Atomic: The First War of Physics and the Secret History of the Atom Bomb: 1939–49
Jim Baggott
2009 Icon Books
£10.99 pb 576pp

There is no shortage of popular histories of the creation of nuclear weapons. From the mid-1940s to the present day, scientists, historians and others have tried to explain the genesis of these awesome and awful weapons, and the reasons for their use against Japan at the end of the Second World War. From the official 1945 Smyth Report on the Manhattan Project to Richard Rhodes’ 1986 Pulitzer Prize-winning The Making of the Atomic Bomb and beyond, the history of nuclear weapons and the Cold War continues to exert a powerful and sometimes macabre fascination for those interested in the history of modern science.
Secrecy has always been part of the allure of nuclear technology. One reason for a recent proliferation of nuclear histories has been the gradual release of new archival documentation, particularly from the former Soviet Union and Eastern Europe. British Cold War archives (including selected MI5 files) have also become more accessible in recent years following the advent of “open government” and the Freedom of Information Act. Historians have been busy in these archives for two decades, with results that include Mark Walker’s superb work on the Nazi atomic-bomb project, David Holloway’s on the Soviet Union, and ongoing efforts of military, diplomatic and science historians to elucidate the reasons for the Hiroshima and Nagasaki bombings. These histories – and many more – have transformed our understanding of the early history of the nuclear age.
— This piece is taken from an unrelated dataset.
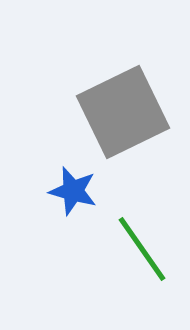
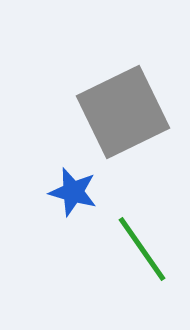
blue star: moved 1 px down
But one consequence of these excellent, specialized histories is that there is now a place, even in such a crowded field, for a book that brings some of this fresh information together into a good, accessible general history. With Atomic, Jim Baggott, a business consultant and popular-science writer, may well have written it. His book draws on reams of more specialized scholarship to produce a well-informed and highly readable overview of early nuclear history.
A bit of a brick at nearly 600 pages, the book is divided into four sections. It covers the mobilization of physicists at the outbreak of war and the initial wartime nuclear programmes in Britain, America and Germany; the subsequent development of these programmes and the creation of ENORMOZ, the Soviet espionage operation against the Manhattan Project; the demise of the Nazi bomb project and the development and denouement of the Allied one; and the way in which these events played out at the beginning of the Cold War, concluding with the first Soviet nuclear test in 1949.
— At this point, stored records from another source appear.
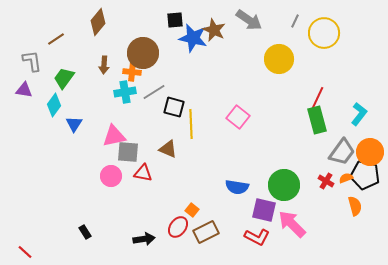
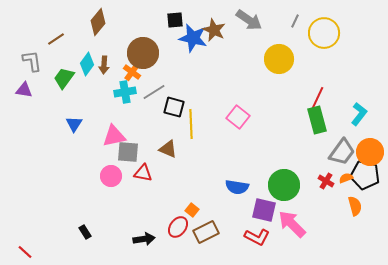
orange cross at (132, 72): rotated 30 degrees clockwise
cyan diamond at (54, 105): moved 33 px right, 41 px up
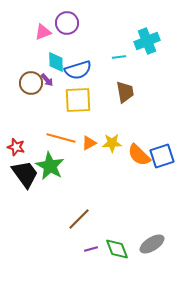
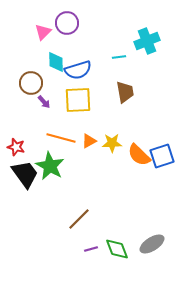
pink triangle: rotated 24 degrees counterclockwise
purple arrow: moved 3 px left, 22 px down
orange triangle: moved 2 px up
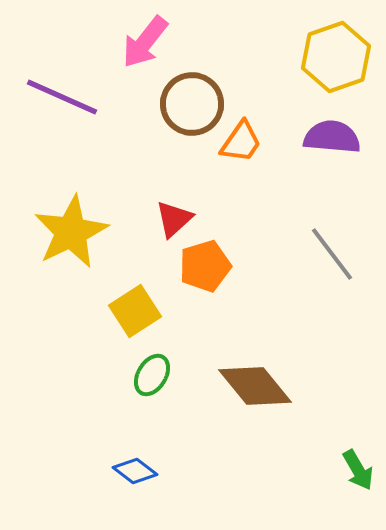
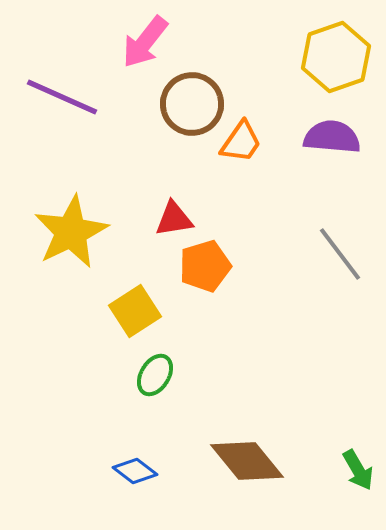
red triangle: rotated 33 degrees clockwise
gray line: moved 8 px right
green ellipse: moved 3 px right
brown diamond: moved 8 px left, 75 px down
All the familiar names of nuclear history are here – Heisenberg, Bohr, Chadwick, Oppenheimer, Fermi, Lawrence, Frisch, Peierls (see pp38–39), Teller, Kurchatov and the rest – and many other less well-known figures. Linking the various episodes are two interweaving themes: the story of the Allies’ attempts to destroy a heavy-water factory in Nazi-controlled Norway; and the role of spies, espionage and counter-espionage in the transfer of nuclear information from country to country in the 1940s and 1950s. Indeed, through his accounts of Klaus Fuchs and the other atomic spies, one of Baggott’s neatest accomplishments is to show clearly how secrecy and spying both permeated the wartime nuclear projects and shaped the ensuing Cold War, and national and international politics.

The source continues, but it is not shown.